La communauté musulmane du Mali célèbre ce mercredi 27 mai la fête de la Tabaski. À la veille de l’événement, les marchés de Bamako restent très fréquentés. Entre musique, animations commerciales et ruées de dernière minute, les vendeurs tentent d’attirer les clients. Mais derrière cette ambiance festive, de nombreux commerçants dénoncent une baisse du pouvoir d’achat, aggravée par les difficultés sécuritaires et les coupures d’électricité.
Au Grand Marché de Bamako, les vendeurs redoublent d’efforts pour séduire les acheteurs. Musique, danses et promotions improvisées rythment les allées bondées.
Parmi eux, Bourama Coulibaly, vendeur de vêtements pour enfants, reconnaît que la clientèle est présente, mais regrette le manque de nouveautés « Les clients sont là, mais nous n’avons pas pu avoir de nouveaux articles comme il le faut. »
Selon lui, les complets pour enfants sont proposés à partir de 2 500 FCFA.
La hausse des coûts impacte les produits alimentaires
Plus loin dans le marché, Mama Coulibaly, vendeuse de pommes de terre et d’oignons, explique que les prix ont fortement augmenté cette année. « L’année dernière, il était plus facile de s’approvisionner. Aujourd’hui, les frais de transport ont doublé à cause des difficultés sur les routes ». Conséquence : le kilo de pommes de terre est désormais vendu à 550 FCFA. Cette flambée des prix touche directement le panier des ménages à l’approche de la fête.
Du côté des consommateurs, les avis divergent. Certains estiment que les prix restent accessibles « Je suis venu acheter des habits et des chaussures pour mes enfants. Un complet coûte environ 3 000 FCFA et une paire de chaussures 1 500 FCFA. »
D’autres dénoncent au contraire une forte hausse des tarifs « J’ai apporté 25 000 FCFA pour acheter des vêtements à mes deux garçons, mais cela n’a pas suffi. Certains complets coûtent près de 15 000 FCFA, et ce sont parfois des anciens modèles. »

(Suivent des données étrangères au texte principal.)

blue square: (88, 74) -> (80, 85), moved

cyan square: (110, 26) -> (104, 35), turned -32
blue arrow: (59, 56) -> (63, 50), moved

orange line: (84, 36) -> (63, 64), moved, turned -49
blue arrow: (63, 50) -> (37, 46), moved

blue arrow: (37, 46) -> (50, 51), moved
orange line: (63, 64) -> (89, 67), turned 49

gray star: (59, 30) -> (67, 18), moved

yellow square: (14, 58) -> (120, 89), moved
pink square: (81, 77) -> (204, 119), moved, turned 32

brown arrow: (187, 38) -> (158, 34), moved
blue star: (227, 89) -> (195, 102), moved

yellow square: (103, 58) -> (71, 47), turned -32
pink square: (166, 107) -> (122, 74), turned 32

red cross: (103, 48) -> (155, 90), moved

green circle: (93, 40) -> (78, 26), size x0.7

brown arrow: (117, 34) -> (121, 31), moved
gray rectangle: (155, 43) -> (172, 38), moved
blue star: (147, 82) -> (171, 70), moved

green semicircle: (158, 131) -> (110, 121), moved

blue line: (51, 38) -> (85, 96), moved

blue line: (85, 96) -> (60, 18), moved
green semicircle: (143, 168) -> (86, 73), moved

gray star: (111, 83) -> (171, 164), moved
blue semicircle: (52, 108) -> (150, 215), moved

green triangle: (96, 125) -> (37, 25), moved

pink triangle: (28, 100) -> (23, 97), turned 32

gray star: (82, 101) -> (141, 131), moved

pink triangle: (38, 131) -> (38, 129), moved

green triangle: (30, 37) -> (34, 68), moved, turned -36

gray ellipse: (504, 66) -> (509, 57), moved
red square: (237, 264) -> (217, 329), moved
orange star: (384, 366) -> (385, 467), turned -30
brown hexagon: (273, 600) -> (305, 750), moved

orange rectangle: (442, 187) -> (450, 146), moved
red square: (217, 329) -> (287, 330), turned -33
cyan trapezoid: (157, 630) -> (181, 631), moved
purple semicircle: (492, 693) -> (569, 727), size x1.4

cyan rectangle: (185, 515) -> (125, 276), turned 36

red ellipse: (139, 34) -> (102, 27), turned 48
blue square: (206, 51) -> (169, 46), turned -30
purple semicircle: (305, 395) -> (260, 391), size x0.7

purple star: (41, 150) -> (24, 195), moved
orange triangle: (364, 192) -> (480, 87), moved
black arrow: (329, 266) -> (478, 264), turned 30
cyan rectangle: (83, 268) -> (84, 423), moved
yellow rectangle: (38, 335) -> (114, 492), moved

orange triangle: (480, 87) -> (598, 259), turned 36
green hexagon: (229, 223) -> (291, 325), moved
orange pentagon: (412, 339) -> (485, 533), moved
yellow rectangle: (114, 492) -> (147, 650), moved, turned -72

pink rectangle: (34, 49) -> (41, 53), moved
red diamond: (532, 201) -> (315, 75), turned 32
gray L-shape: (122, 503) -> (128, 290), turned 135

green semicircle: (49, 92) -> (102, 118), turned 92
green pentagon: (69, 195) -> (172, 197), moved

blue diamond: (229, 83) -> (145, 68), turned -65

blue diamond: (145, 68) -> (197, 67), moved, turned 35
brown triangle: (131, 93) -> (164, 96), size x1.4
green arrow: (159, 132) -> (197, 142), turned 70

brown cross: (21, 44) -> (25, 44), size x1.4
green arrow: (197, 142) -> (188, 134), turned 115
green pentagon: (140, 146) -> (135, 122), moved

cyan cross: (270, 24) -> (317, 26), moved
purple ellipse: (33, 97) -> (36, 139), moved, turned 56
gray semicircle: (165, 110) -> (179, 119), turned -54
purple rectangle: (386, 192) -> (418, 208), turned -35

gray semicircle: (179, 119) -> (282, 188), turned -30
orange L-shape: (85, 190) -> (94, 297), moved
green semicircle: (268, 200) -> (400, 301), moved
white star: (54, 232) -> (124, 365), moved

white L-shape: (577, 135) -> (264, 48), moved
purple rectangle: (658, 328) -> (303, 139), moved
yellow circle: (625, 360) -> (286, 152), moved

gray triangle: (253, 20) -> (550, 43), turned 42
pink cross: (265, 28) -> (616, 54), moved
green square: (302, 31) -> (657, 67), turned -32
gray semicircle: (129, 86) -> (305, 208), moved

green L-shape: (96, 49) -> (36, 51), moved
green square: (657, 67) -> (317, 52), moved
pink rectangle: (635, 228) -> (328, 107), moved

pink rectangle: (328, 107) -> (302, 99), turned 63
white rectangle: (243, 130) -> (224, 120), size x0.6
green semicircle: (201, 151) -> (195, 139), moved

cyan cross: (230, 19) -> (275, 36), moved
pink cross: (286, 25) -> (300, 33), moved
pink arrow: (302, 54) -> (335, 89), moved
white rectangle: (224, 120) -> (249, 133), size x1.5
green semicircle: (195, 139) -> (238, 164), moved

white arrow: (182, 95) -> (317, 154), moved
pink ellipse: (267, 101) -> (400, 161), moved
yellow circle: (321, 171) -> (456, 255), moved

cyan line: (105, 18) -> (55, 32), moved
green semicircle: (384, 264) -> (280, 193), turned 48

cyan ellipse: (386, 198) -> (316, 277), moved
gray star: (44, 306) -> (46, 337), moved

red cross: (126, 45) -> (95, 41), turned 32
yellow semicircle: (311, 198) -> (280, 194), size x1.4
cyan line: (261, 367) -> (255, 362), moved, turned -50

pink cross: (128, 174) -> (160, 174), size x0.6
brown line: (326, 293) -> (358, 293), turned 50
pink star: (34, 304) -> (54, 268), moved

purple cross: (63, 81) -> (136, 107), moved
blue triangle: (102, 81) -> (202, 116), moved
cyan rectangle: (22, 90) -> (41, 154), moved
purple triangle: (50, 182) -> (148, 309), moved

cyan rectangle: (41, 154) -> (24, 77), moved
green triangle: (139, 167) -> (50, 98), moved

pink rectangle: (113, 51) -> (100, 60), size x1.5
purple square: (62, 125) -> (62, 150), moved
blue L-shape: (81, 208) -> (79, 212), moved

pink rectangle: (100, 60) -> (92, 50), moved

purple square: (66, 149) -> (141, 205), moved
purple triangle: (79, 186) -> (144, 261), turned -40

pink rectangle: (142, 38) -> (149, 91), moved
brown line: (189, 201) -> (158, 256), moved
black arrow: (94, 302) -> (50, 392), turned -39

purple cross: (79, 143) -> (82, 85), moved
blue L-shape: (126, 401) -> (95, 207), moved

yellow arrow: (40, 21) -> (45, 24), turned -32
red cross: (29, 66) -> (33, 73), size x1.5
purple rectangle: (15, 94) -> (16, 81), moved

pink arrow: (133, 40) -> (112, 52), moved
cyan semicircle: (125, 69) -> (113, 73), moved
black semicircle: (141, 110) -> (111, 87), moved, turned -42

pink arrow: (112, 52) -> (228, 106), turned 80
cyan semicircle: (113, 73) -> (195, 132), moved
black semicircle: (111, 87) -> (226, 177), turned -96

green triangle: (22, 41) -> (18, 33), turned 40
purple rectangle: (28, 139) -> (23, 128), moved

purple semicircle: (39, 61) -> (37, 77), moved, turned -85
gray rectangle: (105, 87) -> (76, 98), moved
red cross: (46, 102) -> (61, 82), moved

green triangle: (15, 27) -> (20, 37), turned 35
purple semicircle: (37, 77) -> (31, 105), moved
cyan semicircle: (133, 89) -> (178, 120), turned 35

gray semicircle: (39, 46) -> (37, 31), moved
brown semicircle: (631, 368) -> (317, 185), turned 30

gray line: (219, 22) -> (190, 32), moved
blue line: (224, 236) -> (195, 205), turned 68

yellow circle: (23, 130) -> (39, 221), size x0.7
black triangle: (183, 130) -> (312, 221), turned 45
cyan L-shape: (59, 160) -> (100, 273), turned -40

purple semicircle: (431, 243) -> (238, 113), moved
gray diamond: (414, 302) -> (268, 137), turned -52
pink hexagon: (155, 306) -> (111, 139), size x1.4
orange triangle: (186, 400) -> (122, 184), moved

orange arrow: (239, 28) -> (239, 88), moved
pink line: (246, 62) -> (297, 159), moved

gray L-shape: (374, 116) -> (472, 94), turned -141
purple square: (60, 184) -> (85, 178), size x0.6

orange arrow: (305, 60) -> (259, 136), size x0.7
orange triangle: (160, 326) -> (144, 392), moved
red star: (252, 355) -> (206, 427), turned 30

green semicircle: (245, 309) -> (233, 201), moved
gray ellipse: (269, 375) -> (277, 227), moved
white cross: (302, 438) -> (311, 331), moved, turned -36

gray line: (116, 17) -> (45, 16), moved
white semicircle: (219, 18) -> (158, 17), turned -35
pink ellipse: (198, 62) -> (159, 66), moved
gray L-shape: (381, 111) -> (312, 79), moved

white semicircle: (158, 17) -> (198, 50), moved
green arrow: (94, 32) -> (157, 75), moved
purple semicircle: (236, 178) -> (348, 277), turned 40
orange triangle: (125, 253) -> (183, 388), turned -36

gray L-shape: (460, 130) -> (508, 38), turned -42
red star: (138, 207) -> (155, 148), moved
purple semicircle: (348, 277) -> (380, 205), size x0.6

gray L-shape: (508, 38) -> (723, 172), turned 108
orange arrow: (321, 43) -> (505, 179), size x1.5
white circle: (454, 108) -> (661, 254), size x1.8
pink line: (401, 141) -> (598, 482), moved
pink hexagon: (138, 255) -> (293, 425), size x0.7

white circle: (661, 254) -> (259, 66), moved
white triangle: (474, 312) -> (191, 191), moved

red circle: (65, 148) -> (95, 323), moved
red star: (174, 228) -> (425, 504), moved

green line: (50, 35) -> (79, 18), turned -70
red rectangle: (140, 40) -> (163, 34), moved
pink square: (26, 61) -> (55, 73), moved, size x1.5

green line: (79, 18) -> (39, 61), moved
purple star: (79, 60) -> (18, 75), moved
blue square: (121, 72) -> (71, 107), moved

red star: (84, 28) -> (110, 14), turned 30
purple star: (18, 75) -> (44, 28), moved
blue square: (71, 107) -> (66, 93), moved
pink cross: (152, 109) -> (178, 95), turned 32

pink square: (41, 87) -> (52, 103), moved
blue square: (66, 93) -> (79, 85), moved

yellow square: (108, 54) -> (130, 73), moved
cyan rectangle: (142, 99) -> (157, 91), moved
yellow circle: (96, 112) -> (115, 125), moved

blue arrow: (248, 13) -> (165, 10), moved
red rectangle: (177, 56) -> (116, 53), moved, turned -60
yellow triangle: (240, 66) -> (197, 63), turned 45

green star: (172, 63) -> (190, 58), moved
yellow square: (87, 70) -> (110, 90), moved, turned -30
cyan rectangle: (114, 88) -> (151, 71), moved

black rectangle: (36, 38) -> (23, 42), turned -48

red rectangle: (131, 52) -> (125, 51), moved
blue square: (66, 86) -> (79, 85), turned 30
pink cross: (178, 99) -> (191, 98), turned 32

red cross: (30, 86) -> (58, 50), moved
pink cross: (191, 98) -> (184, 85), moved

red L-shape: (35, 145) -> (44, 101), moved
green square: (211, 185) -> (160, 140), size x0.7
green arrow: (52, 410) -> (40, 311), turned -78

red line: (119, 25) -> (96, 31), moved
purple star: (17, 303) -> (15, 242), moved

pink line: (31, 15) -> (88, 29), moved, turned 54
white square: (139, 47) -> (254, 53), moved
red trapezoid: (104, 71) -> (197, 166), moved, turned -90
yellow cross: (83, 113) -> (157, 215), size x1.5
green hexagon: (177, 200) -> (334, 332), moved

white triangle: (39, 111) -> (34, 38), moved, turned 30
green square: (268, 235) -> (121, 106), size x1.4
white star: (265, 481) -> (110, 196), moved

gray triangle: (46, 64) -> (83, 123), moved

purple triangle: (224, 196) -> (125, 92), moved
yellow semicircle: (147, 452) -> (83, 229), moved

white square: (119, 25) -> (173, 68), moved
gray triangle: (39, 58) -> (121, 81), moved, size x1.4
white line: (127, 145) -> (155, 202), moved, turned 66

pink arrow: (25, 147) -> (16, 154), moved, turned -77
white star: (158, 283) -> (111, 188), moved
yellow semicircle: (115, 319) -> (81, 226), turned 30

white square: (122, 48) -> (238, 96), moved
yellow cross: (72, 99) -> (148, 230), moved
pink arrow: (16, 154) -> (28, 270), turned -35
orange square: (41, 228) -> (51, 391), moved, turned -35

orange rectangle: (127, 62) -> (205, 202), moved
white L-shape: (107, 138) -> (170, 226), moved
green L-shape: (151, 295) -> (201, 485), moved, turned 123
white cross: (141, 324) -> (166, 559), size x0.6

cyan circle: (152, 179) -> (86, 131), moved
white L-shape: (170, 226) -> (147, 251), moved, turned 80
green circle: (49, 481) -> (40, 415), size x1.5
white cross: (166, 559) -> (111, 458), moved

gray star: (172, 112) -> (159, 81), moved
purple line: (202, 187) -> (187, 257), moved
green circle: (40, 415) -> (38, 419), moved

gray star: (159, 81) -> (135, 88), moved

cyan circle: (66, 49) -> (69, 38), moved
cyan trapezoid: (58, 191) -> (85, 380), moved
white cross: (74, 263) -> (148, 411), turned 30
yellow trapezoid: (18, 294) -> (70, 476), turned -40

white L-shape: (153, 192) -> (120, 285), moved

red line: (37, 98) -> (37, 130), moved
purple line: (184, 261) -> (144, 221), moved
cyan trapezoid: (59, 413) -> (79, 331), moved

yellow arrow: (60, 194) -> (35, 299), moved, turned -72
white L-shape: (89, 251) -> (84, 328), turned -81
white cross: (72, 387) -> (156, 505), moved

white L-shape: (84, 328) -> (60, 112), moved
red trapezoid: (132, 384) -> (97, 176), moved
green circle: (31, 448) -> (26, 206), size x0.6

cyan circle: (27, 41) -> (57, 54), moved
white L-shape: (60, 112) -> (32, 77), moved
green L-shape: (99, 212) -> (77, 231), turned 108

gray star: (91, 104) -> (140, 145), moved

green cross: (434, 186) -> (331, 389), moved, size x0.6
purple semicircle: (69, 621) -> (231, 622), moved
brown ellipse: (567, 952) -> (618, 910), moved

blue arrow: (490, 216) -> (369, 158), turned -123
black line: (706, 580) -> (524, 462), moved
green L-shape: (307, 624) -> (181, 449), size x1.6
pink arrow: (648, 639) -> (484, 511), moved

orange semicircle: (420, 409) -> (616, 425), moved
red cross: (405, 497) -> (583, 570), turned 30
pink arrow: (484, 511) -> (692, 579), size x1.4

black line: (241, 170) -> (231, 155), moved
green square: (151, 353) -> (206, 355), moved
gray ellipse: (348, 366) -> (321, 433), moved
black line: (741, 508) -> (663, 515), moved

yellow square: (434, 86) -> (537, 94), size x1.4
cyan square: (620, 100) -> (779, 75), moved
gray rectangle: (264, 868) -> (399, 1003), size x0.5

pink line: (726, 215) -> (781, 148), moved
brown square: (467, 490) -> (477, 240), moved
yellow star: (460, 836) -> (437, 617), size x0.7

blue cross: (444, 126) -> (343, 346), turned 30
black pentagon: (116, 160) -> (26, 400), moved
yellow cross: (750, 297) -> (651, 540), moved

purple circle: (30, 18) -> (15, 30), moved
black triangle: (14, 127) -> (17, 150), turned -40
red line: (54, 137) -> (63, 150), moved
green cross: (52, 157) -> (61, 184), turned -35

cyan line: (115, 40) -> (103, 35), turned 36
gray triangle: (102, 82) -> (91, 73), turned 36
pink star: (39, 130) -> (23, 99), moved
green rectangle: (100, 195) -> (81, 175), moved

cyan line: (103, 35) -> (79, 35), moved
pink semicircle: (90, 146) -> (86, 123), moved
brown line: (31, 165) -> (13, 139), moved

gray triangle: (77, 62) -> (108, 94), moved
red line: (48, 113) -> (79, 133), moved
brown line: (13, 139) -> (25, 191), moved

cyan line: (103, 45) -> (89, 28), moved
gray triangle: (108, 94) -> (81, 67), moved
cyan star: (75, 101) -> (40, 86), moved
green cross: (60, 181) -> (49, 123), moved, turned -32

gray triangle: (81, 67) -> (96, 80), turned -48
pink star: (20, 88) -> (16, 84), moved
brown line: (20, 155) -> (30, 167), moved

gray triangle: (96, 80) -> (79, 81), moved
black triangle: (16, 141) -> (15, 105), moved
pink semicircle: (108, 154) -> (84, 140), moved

Même constat chez plusieurs ménagères, qui dénoncent la hausse des prix des condiments :
« Ce qu’on achetait à 300 FCFA coûte maintenant 500 FCFA. »
Couturiers et coiffeurs confrontés au ralentissement des activités
À la veille de la Tabaski, les ateliers de couture et les salons de coiffure figurent habituellement parmi les lieux les plus fréquentés. Cette année, l’activité semble toutefois moins intense.
À Missira, le couturier Bamoussa Mallé évoque un contexte difficile, marqué par les délestages et la baisse de la clientèle. « Malgré les coupures d’électricité, j’ai réussi à terminer les commandes des clients. Mais les ventes restent faibles. »
Le tailleur affirme avoir plus de 200 complets prêts à être vendus, sans parvenir à écouler son stock.
Même si la situation varie selon les marchés de la capitale, commerçants comme clients dressent le même constat : la Tabaski 2026 ne connaît pas l’engouement observé les années précédentes.
Entre hausse des prix, difficultés économiques et crise énergétique, la fête se déroule dans un contexte particulièrement tendu pour de nombreuses familles bamakoises.